In vivo, capivasertib alone and in combination with fulvestrant inhibited tumor growth of mouse xenograft models including estrogen-receptor positive breast cancer models with alterations in PIK3CA, AKT1, and PTEN.

Advice to Patients

Advise patients to read the FDA-approved patient labeling (Patient Information).
Advise patients that capivasertib can cause hyperglycemia and that they will need to monitor their fasting blood glucose periodically during therapy.

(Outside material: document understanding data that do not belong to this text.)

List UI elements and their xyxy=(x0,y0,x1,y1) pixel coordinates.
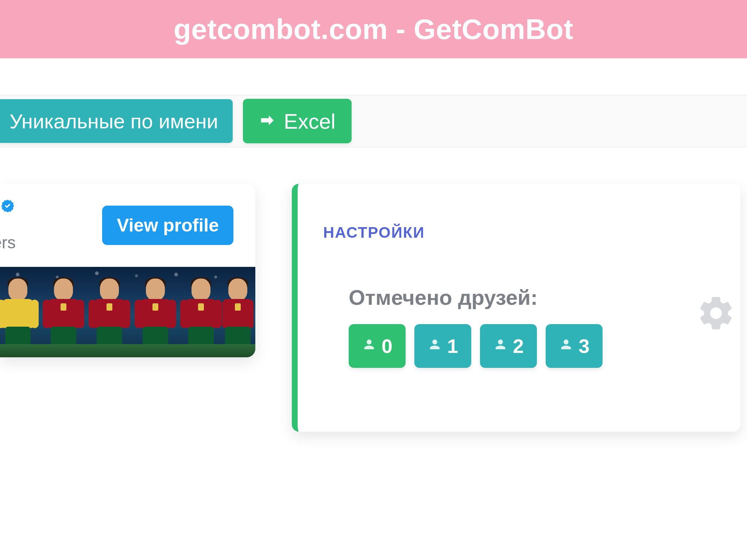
view-profile-button[interactable]: View profile xyxy=(102,206,233,245)
content-row: wers View profile НАСТРОЙКИ xyxy=(0,184,747,432)
profile-cover-image xyxy=(0,267,255,357)
person-icon xyxy=(362,335,376,357)
friend-count-2-label: 2 xyxy=(513,335,524,357)
friends-label: Отмечено друзей: xyxy=(349,285,715,310)
share-icon xyxy=(259,109,276,133)
unique-by-name-label: Уникальные по имени xyxy=(9,109,218,133)
profile-left: wers xyxy=(0,198,16,252)
settings-panel: НАСТРОЙКИ Отмечено друзей: 0 1 2 xyxy=(292,184,740,432)
unique-by-name-button[interactable]: Уникальные по имени xyxy=(0,99,233,143)
person-icon xyxy=(427,335,442,357)
friend-count-1-button[interactable]: 1 xyxy=(414,324,471,368)
gear-icon[interactable] xyxy=(696,293,736,335)
toolbar: Уникальные по имени Excel xyxy=(0,95,747,147)
friend-count-buttons: 0 1 2 3 xyxy=(349,324,715,368)
view-profile-label: View profile xyxy=(117,215,219,236)
header-title: getcombot.com - GetComBot xyxy=(174,13,573,46)
export-excel-button[interactable]: Excel xyxy=(243,99,352,143)
friends-block: Отмечено друзей: 0 1 2 3 xyxy=(349,285,715,368)
friend-count-3-button[interactable]: 3 xyxy=(546,324,603,368)
friend-count-0-button[interactable]: 0 xyxy=(349,324,406,368)
person-icon xyxy=(559,335,573,357)
header-banner: getcombot.com - GetComBot xyxy=(0,0,747,58)
profile-header: wers View profile xyxy=(0,198,241,267)
settings-title: НАСТРОЙКИ xyxy=(323,224,715,241)
friend-count-0-label: 0 xyxy=(382,335,392,357)
friend-count-1-label: 1 xyxy=(447,335,458,357)
followers-fragment: wers xyxy=(0,233,16,252)
friend-count-3-label: 3 xyxy=(578,335,589,357)
verified-icon xyxy=(0,198,15,215)
friend-count-2-button[interactable]: 2 xyxy=(480,324,537,368)
export-excel-label: Excel xyxy=(284,109,336,133)
person-icon xyxy=(493,335,508,357)
profile-card: wers View profile xyxy=(0,184,255,357)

Advise patients to contact their clinician for signs and symptoms of hyperglycemia.
Advise patients that capivasertib can cause diarrhea and to start antidiarrheal treatment, increase oral fluids, and notify their clinician if diarrhea occurs while taking capivasertib.
Advise patients that capivasertib can cause cutaneous adverse reactions and to contact their clinician immediately to report new or worsening rash, erythematous and exfoliative skin reactions.
Advise females to inform their clinician of a known or suspected pregnancy. Apprise pregnant women and females of reproductive potential of the potential hazard to a fetus.
Advise females of reproductive potential to use effective contraception during treatment with capivasertib and for 1 month after the last dose. Advise males with female partners of reproductive potential to use effective contraception during treatment with capivasertib and for 4 months after the last dose.
Advise women to not breast-feed during treatment with capivasertib.
Instruct patients to take capivasertib 2 times each day, at about the same time each day, for 4 days on and 3 days off, with or without food. Instruct patients to swallow the tablet(s) whole with water, and to not chew, crush, or split the tablets prior to swallowing.
Instruct patients that if a dose of capivasertib is missed, it can be taken within 4 hours after the time it is usually taken. If more than 4 hours has passed, instruct patients to skip the dose and take the next dose at the usual time.
Instruct patients that if a dose of capivasertib is vomited, they should not take an additional dose; instead, they should take the next dose at the usual time.
Advise patients that grapefruit may interact with capivasertib. Instruct patients to not consume grapefruit products while taking capivasertib.
Advise patients to inform their clinician of existing or contemplated concomitant therapy, including prescription and OTC drugs and dietary or herbal supplements, as well as any concomitant illnesses.
Inform patients of other important precautionary information.

Additional Information

The American Society of Health-System Pharmacists, Inc. represents that the information provided in the accompanying monograph was formulated with a reasonable standard of care, and in conformity with professional standards in the field. Readers are advised that decisions regarding use of drugs are complex medical decisions requiring the independent, informed decision of an appropriate health care professional, and that the information contained in the monograph is provided for informational purposes only. The manufacturer’s labeling should be consulted for more detailed information. The American Society of Health-System Pharmacists, Inc. does not endorse or recommend the use of any drug. The information contained in the monograph is not a substitute for medical care. For further information on the handling of antineoplastic agents, see the ASHP Guidelines on Handling Hazardous Drugs at [Web].

Preparations

Excipients in commercially available drug preparations may have clinically important effects in some individuals; consult specific product labeling for details.

Please refer to the ASHP Drug Shortages Resource Center for information on shortages of one or more of these preparations.

Capivasertib is available through specialty pharmacies and specialty distributors. Consult the Truqapwebsite ([Web]) for specific availability information.